A Lorenz curve is an attempt to show the full shape of the income distribution at once. It maps the cumulative proportion of the population against the cumulative proportion of income (or whatever variable of interest) that they own. In the example below, you can read that the poorest 50% of New Zealand individuals, for example, earn around 13% of total income in a given week


This plot was produced with the following R code, which requires the data to have been imported to a database called PlayPen in accordance with the previous post.

library(ineq)     # for Lc and Gini
library(showtext) # for fonts
library(stringr)  # for str_wrap"Poppins", "myfont")
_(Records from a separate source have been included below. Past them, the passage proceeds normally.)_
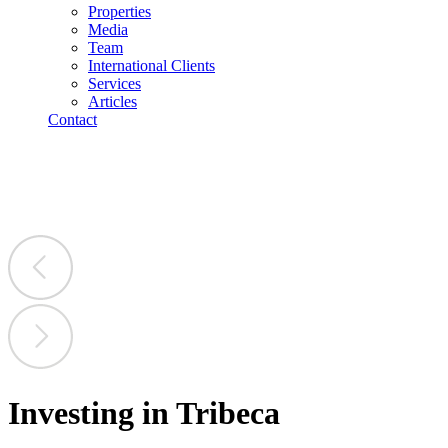
Properties
Media
Team
International Clients
Services
Articles
Contact
Investing in Tribeca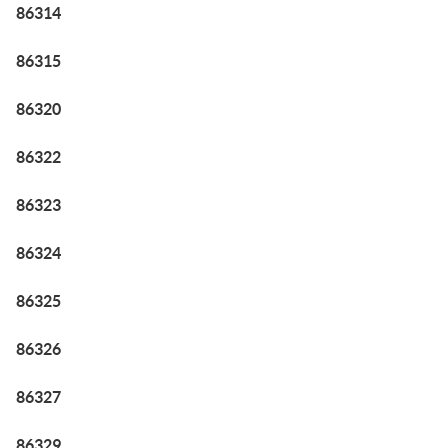
86314
86315
86320
86322
86323
86324
86325
86326
86327
86329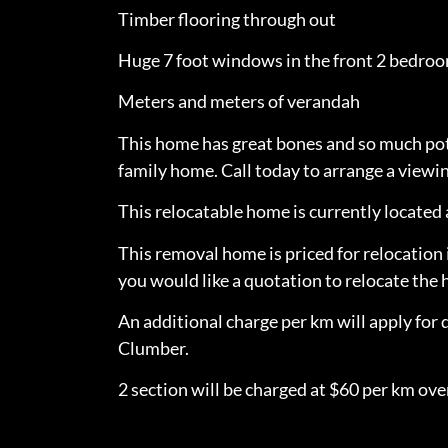
Timber flooring through out
Huge 7 foot windows in the front 2 bedro
Meters and meters of verandah
This home has great bones and so much pote
family home. Call today to arrange a viewin
This relocatable home is currently locate
This removal home is priced for relocation 
you would like a quotation to relocate th
An additional charge per km will apply for 
Clumber.
2 section will be charged at $60 per km over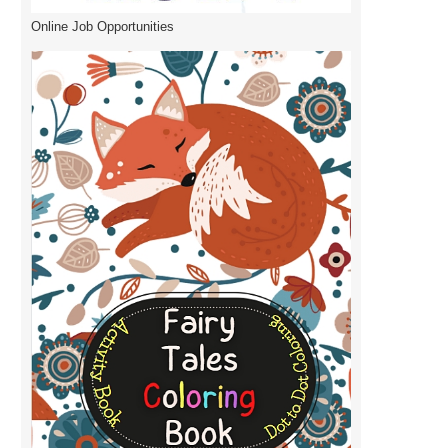
Online Job Opportunities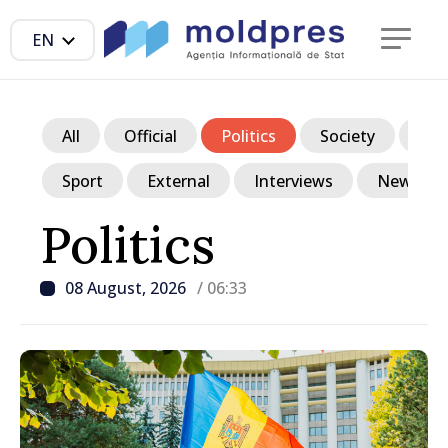
EN
All
Official
Politics
Society
Ec
Sport
External
Interviews
News in p
Politics
08 August, 2026
/ 06:33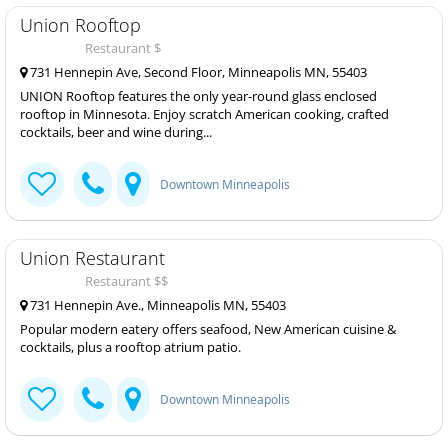
Union Rooftop
Restaurant $
731 Hennepin Ave, Second Floor, Minneapolis MN, 55403
UNION Rooftop features the only year-round glass enclosed
rooftop in Minnesota. Enjoy scratch American cooking, crafted
cocktails, beer and wine during...
Downtown Minneapolis
Union Restaurant
Restaurant $$
731 Hennepin Ave., Minneapolis MN, 55403
Popular modern eatery offers seafood, New American cuisine &
cocktails, plus a rooftop atrium patio.
Downtown Minneapolis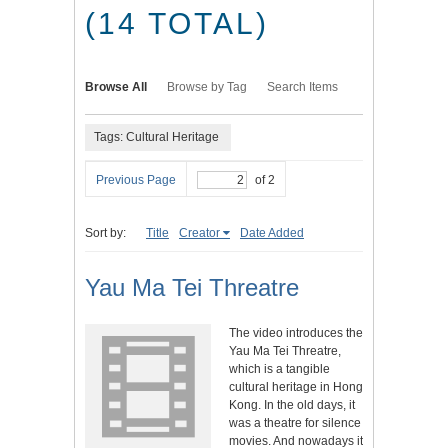
(14 TOTAL)
Browse All
Browse by Tag
Search Items
Tags: Cultural Heritage
Previous Page
of 2
Sort by:
Title
Creator
Date Added
Yau Ma Tei Threatre
The video introduces the
Yau Ma Tei Threatre,
which is a tangible
cultural heritage in Hong
Kong. In the old days, it
was a theatre for silence
movies. And nowadays it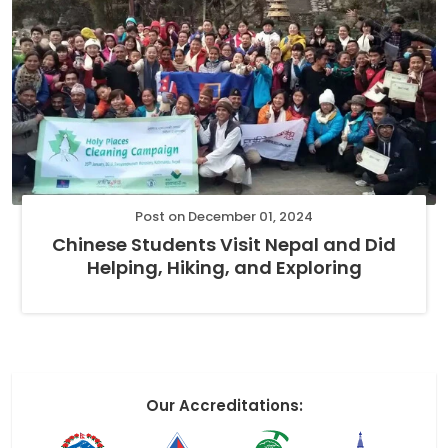
Post on December 01, 2024
Chinese Students Visit Nepal and Did
Helping, Hiking, and Exploring
Our Accreditations: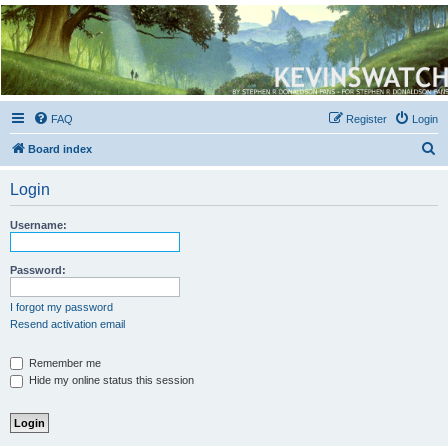
Kevin's Watch
Official Discussion Forum for the works of Stephen R. Donaldson
FAQ
Register
Login
S
Board index
e
Login
a
r
Username:
c
h
Password:
I forgot my password
Resend activation email
Remember me
Hide my online status this session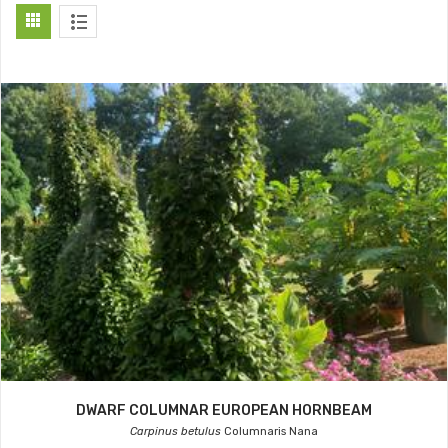
DWARF COLUMNAR EUROPEAN HORNBEAM
Carpinus betulus
Columnaris Nana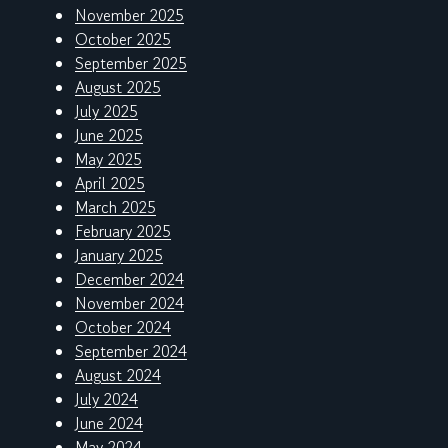
November 2025
October 2025
September 2025
August 2025
July 2025
June 2025
May 2025
April 2025
March 2025
February 2025
January 2025
December 2024
November 2024
October 2024
September 2024
August 2024
July 2024
June 2024
May 2024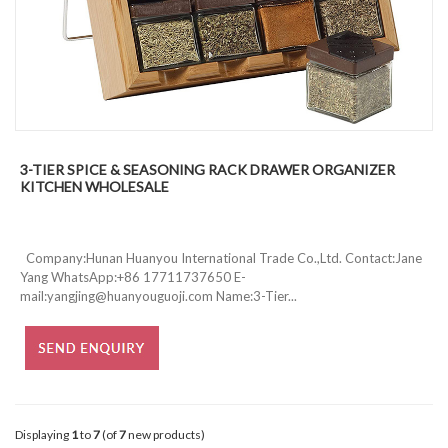
3-TIER SPICE & SEASONING RACK DRAWER ORGANIZER
KITCHEN WHOLESALE
Company:Hunan Huanyou International Trade Co.,Ltd. Contact:Jane
Yang WhatsApp:+86 17711737650 E-
mail:yangjing@huanyouguoji.com Name:3-Tier...
Displaying
1
to
7
(of
7
new products)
PlayPen <- odbcConnect("PlayPen_Prod")
sqlQuery(PlayPen, "use nzis11")

inc <- sqlQuery(PlayPen, "select income from vw_mainheader")$income

lorenz <- Lc(inc)
lorenz_df <- data.frame(prop_pop = lorenz$p, income = lorenz$L) %>%
   mutate(prop_equality = prop_pop)

p1 <- ggplot(lorenz_df, aes(x = prop_pop, y = income)) +
   geom_ribbon(aes(ymax = prop_equality, ymin = income), fill = "yellow") +
   geom_line() +
   geom_abline(slope = 1, xintercept = 0) +
   scale_x_continuous("\nCumulative proportion of population", label = percent) +
   scale_y_continuous("Cumulative proportion of income\n", label = percent) +
   theme_minimal(base_family = "myfont") +
   coord_equal() +
   annotate("text", 0.53, 0.32, label = "Inequality\ngap", family = "myfont") +
   annotate("text", 0.5, 0.6, label = "Complete equality line", angle = 45, family = "myfont") + 
   ggtitle (
      str_wrap("Cumulative distribution of New Zealand individual weekly income from all sources", 46))


grid.text("Source: Statistics New Zealand\nNational Income Survey 2011 SURF", 0.8, 0.23, 
       gp = gpar(fontfamily = "myfont", fontsize = 8))

Choice of measures

Income inequality is notoriously difficult to measure, and the P90/P10 and P80/P20 measures are attempts to deal with the patchy information available particuarly at the top level (the super rich don’t slum it filling in surveys, and are often expected to be particularly disinclined to reveal how rich they are voluntarily; and there are strong incentives to minimise income in a tax context). However, the P90/P10 and similar measures have been criticised (for example, by Thomas Picketty in his excellent book Capital in the 21st Century) on several grounds, the most important of which seem to me to be:

  • They ignore what is going on in the top 10% or top 20%, which might be precisely the point of most interest
  • They are unstable, because by dividing by the income (or wealth) measure of the lowest 10% or 20% you are dividing by a very low number, and small changes in measurement (for example, how one counts household furniture, if looking at wealth inequality) make big changes to the measure even though inequality to most minds is unchanged.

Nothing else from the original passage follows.